Well, b is obviously twice of b/2, so let's look at what (x + b/2) looks like when squared:

$$\left(x + \frac{b}{2}\right)^2 = x^2 + 2\frac{b}{2}x + \frac{b^2}{4} = x^2 + bx + \frac{b^2}{4}$$

so to get:

$$x^2 + bx + c$$

in the "form" we want, we have to add and subtract "the last part" which is:

$$\frac{b^2}{4}$$

In other words:

$$x^2 + bx + c = x^2 + bx + \frac{b^2}{4} - \frac{b^2}{4} + c = \left(x + \frac{b}{2}\right)^2 + \left(c - \frac{b^2}{4}\right)$$

which is what romsek wrote.

4. ## Re: Factoring by adding and subtracting a number

Originally Posted by sakonpure6
Do you guys know the trick where you add and subtract the same number to an equation to render it factorable?
Like factoring x^2-x+1=0 or x^2+x-1=0
It is certainly common to render something soluble by adding zero to it by means of + a - a or by multiplying by one by means of * a / a (a not equal to zero).

In terms of a quadratic, this adding zero by adding and subtracting an appropriate quantity is called completing the square, which is actually the source of the quadratic formula.

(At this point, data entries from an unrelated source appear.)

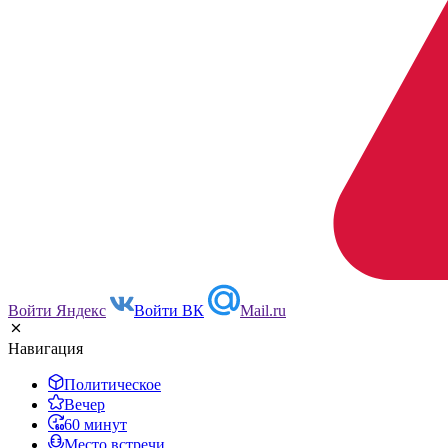
Войти Яндекс
Войти ВК
Mail.ru
Навигация
Политическое
Вечер
60 минут
Место встречи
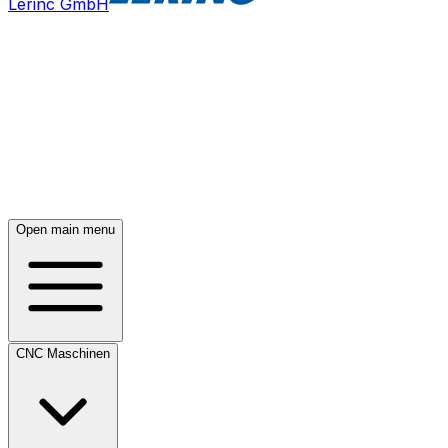
Lerinc GmbH
Open main menu
CNC Maschinen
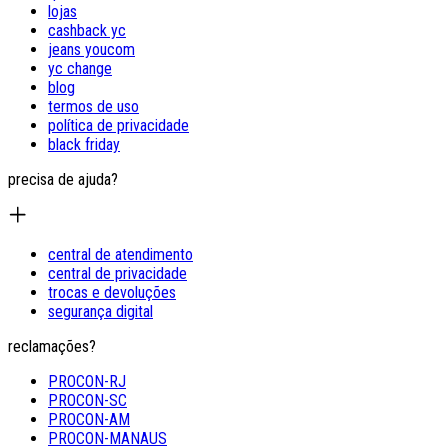
lojas
cashback yc
jeans youcom
yc change
blog
termos de uso
política de privacidade
black friday
precisa de ajuda?
central de atendimento
central de privacidade
trocas e devoluções
segurança digital
reclamações?
PROCON-RJ
PROCON-SC
PROCON-AM
PROCON-MANAUS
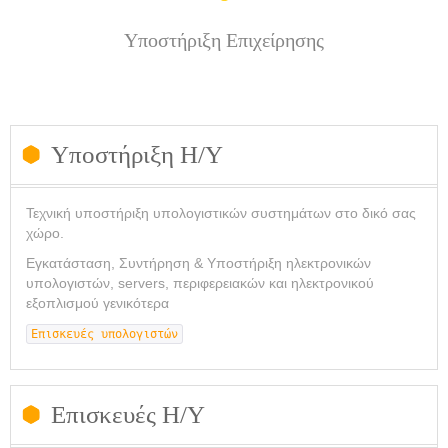
Υποστήριξη Επιχείρησης
Υποστήριξη Η/Υ
Τεχνική υποστήριξη υπολογιστικών συστημάτων στο δικό σας
χώρο.
Εγκατάσταση, Συντήρηση & Υποστήριξη ηλεκτρονικών
υπολογιστών, servers, περιφερειακών και ηλεκτρονικού
εξοπλισμού γενικότερα
Επισκευές υπολογιστών
Επισκευές Η/Υ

$x^2 + x - 1 = 0 \implies x^2 + x + \dfrac{1}{4} - 1 -\dfrac{1}{4} = 0 \implies x^2 + x + \dfrac{1}{4} = \dfrac{5}{4} \implies \left(x + \dfrac{1}{2}\right)^2 =\dfrac{5}{4} \implies$

$x + \dfrac{1}{2} = \pm \sqrt{\dfrac{5}{4}} = \pm \dfrac{1}{2} * \sqrt{5} \implies x = \dfrac{1}{2} * \left(\sqrt{5} - 1\right)\ or\ x = - \dfrac{1}{2} * \left(\sqrt{5} + 1\right).$

Let's check: $\left\{\dfrac{1}{2} * \left(\sqrt{5} - 1\right)\right\}^2 + \dfrac{1}{2} * \left(\sqrt{5} - 1\right) - 1 = \dfrac{1}{4} * (5 - 2\sqrt{5} + 1) + \dfrac{1}{2} * \sqrt{5} - \dfrac{1}{2} - 1 = \dfrac{5}{4} - \dfrac{1}{2} * \sqrt{5} + \dfrac{1}{4} + \dfrac{1}{2} * \sqrt{5} - \dfrac{3}{2} = 0.$

The "trick" here is finding the number to add and subtract. Look at the coefficient of x. Here it is 1. Divide it by two. Square it. In this case, it gives you 1/4.

Now you have $\left(x^2 + x + \dfrac{1}{4}\right) + \left(- 1 - \dfrac{1}{4}\right).$

But $(x^2 + 2ax + a^2 = (x + a)^2.$ See why we divided by 2 and squared. It gave us an expression that is a nice square.